■ Transcribed page contents:
============
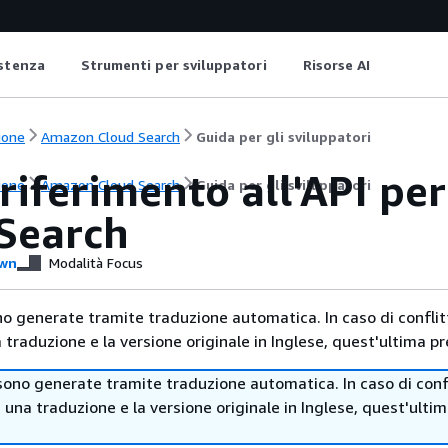
istenza
Strumenti per sviluppatori
Risorse AI
ione
Amazon Cloud Search
Guida per gli sviluppatori
 riferimento all'API p
ione
Amazon Cloud Search
Guida per gli sviluppatori
Search
wn
Modalità Focus
no generate tramite traduzione automatica. In caso di conflitt
traduzione e la versione originale in Inglese, quest'ultima pr
sono generate tramite traduzione automatica. In caso di confl
i una traduzione e la versione originale in Inglese, quest'ulti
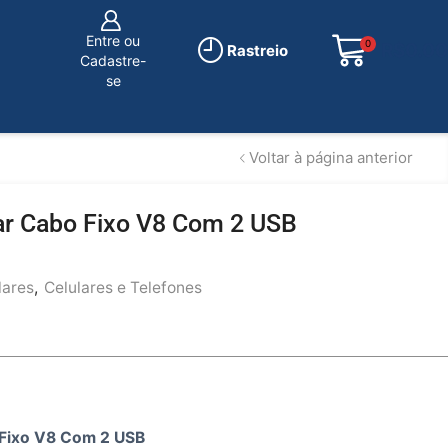
Entre ou
0
R$
0.00
Rastreio
Cadastre-
se
Voltar à página anterior
ar Cabo Fixo V8 Com 2 USB
lares
,
Celulares e Telefones
 Fixo V8 Com 2 USB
============
■ The problem:
Check each line of the data above for the word "Inglese" and copy the ones where it is found.

■ Reply:
traduzione e la versione originale in Inglese, quest'ultima pr
i una traduzione e la versione originale in Inglese, quest'ulti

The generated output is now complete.